• Work required:
Your copy should match the records exactly, except that it contains no pictures.

(Provided material begins)

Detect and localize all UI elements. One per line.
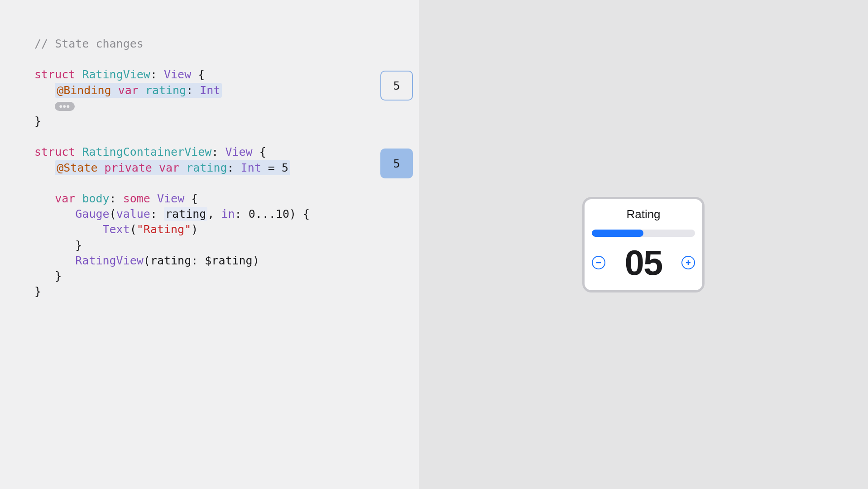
rating-number: 05 <box>625 245 662 280</box>
value-label: value <box>116 207 150 221</box>
code-line-brace1: } <box>34 114 384 129</box>
state-value-box: 5 <box>380 149 413 178</box>
code-line-binding: @Binding var rating: Int <box>34 83 384 98</box>
code-line-fold: ●●● <box>34 98 384 114</box>
code-line-struct1: struct RatingView: View { <box>34 67 384 82</box>
view-type: View <box>157 192 184 205</box>
struct-keyword: struct <box>34 68 75 81</box>
struct2-protocol: View <box>225 145 252 158</box>
increment-button[interactable] <box>681 256 695 269</box>
binding-decorator: @Binding <box>57 84 111 97</box>
code-editor-panel: // State changes struct RatingView: View… <box>0 0 419 489</box>
rating-controls: 05 <box>592 245 695 280</box>
minus-icon <box>595 259 602 266</box>
code-line-brace3: } <box>34 268 384 284</box>
decrement-button[interactable] <box>592 256 605 269</box>
rating-title: Rating <box>592 207 695 221</box>
code-fold-toggle[interactable]: ●●● <box>55 102 75 111</box>
var-keyword: var <box>55 192 75 205</box>
plus-icon <box>685 259 691 266</box>
blank-line <box>34 176 384 191</box>
code-comment: // State changes <box>34 36 384 52</box>
blank-line <box>34 129 384 144</box>
private-keyword: private <box>105 161 152 174</box>
rating-gauge <box>592 230 695 237</box>
state-decorator: @State <box>57 161 97 174</box>
rating-widget: Rating 05 <box>582 197 705 292</box>
code-line-body: var body: some View { <box>34 191 384 206</box>
rating-arg-label: rating <box>150 254 191 267</box>
code-line-ratingview-call: RatingView(rating: $rating) <box>34 253 384 268</box>
binding-value-box: 5 <box>380 71 413 101</box>
preview-panel: Rating 05 <box>419 0 868 489</box>
text-call: Text <box>103 223 130 236</box>
struct2-name: RatingContainerView <box>82 145 211 158</box>
var-keyword: var <box>118 84 139 97</box>
int-type: Int <box>200 84 220 97</box>
rating-arg: $rating <box>205 254 252 267</box>
code-line-brace4: } <box>34 284 384 299</box>
code-line-state: @State private var rating: Int = 5 <box>34 160 384 176</box>
struct-keyword: struct <box>34 145 75 158</box>
binding-name: rating <box>145 84 186 97</box>
code-line-text: Text("Rating") <box>34 222 384 237</box>
gauge-call: Gauge <box>75 207 109 221</box>
int-type: Int <box>241 161 261 174</box>
rating-ref: rating <box>165 207 206 221</box>
ratingview-call: RatingView <box>75 254 144 267</box>
state-name: rating <box>186 161 227 174</box>
body-name: body <box>82 192 109 205</box>
text-literal: "Rating" <box>137 223 191 236</box>
in-label: in <box>221 207 235 221</box>
blank-line <box>34 52 384 67</box>
code-line-struct2: struct RatingContainerView: View { <box>34 144 384 160</box>
some-keyword: some <box>123 192 150 205</box>
range: 0...10 <box>249 207 289 221</box>
code-line-brace2: } <box>34 238 384 253</box>
struct1-protocol: View <box>164 68 191 81</box>
code-line-gauge: Gauge(value: rating, in: 0...10) { <box>34 206 384 222</box>
var-keyword: var <box>159 161 179 174</box>
state-default: 5 <box>282 161 288 174</box>
rating-gauge-fill <box>592 230 643 237</box>
struct1-name: RatingView <box>82 68 150 81</box>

(Provided material ends)

• Reply to the exercise:
Detect and localize all UI elements. One per line.
rating-number: 05 <box>625 245 662 280</box>
value-label: value <box>116 207 150 221</box>
code-line-brace1: } <box>34 114 384 129</box>
state-value-box: 5 <box>380 149 413 178</box>
code-line-binding: @Binding var rating: Int <box>34 83 384 98</box>
code-line-fold: ●●● <box>34 98 384 114</box>
code-line-struct1: struct RatingView: View { <box>34 67 384 82</box>
view-type: View <box>157 192 184 205</box>
struct-keyword: struct <box>34 68 75 81</box>
struct2-protocol: View <box>225 145 252 158</box>
increment-button[interactable] <box>681 256 695 269</box>
binding-decorator: @Binding <box>57 84 111 97</box>
code-editor-panel: // State changes struct RatingView: View… <box>0 0 419 489</box>
rating-controls: 05 <box>592 245 695 280</box>
minus-icon <box>595 259 602 266</box>
code-line-brace3: } <box>34 268 384 284</box>
decrement-button[interactable] <box>592 256 605 269</box>
rating-title: Rating <box>592 207 695 221</box>
code-fold-toggle[interactable]: ●●● <box>55 102 75 111</box>
var-keyword: var <box>55 192 75 205</box>
plus-icon <box>685 259 691 266</box>
blank-line <box>34 176 384 191</box>
code-comment: // State changes <box>34 36 384 52</box>
blank-line <box>34 129 384 144</box>
private-keyword: private <box>105 161 152 174</box>
rating-gauge <box>592 230 695 237</box>
state-decorator: @State <box>57 161 97 174</box>
rating-widget: Rating 05 <box>582 197 705 292</box>
code-line-body: var body: some View { <box>34 191 384 206</box>
rating-arg-label: rating <box>150 254 191 267</box>
code-line-ratingview-call: RatingView(rating: $rating) <box>34 253 384 268</box>
binding-value-box: 5 <box>380 71 413 101</box>
preview-panel: Rating 05 <box>419 0 868 489</box>
text-call: Text <box>103 223 130 236</box>
struct2-name: RatingContainerView <box>82 145 211 158</box>
var-keyword: var <box>118 84 139 97</box>
int-type: Int <box>200 84 220 97</box>
rating-arg: $rating <box>205 254 252 267</box>
code-line-brace4: } <box>34 284 384 299</box>
code-line-state: @State private var rating: Int = 5 <box>34 160 384 176</box>
struct-keyword: struct <box>34 145 75 158</box>
binding-name: rating <box>145 84 186 97</box>
code-line-text: Text("Rating") <box>34 222 384 237</box>
gauge-call: Gauge <box>75 207 109 221</box>
int-type: Int <box>241 161 261 174</box>
rating-ref: rating <box>165 207 206 221</box>
ratingview-call: RatingView <box>75 254 144 267</box>
state-name: rating <box>186 161 227 174</box>
body-name: body <box>82 192 109 205</box>
text-literal: "Rating" <box>137 223 191 236</box>
in-label: in <box>221 207 235 221</box>
blank-line <box>34 52 384 67</box>
code-line-struct2: struct RatingContainerView: View { <box>34 144 384 160</box>
some-keyword: some <box>123 192 150 205</box>
range: 0...10 <box>249 207 289 221</box>
code-line-brace2: } <box>34 238 384 253</box>
struct1-protocol: View <box>164 68 191 81</box>
code-line-gauge: Gauge(value: rating, in: 0...10) { <box>34 206 384 222</box>
var-keyword: var <box>159 161 179 174</box>
state-default: 5 <box>282 161 288 174</box>
rating-gauge-fill <box>592 230 643 237</box>
struct1-name: RatingView <box>82 68 150 81</box>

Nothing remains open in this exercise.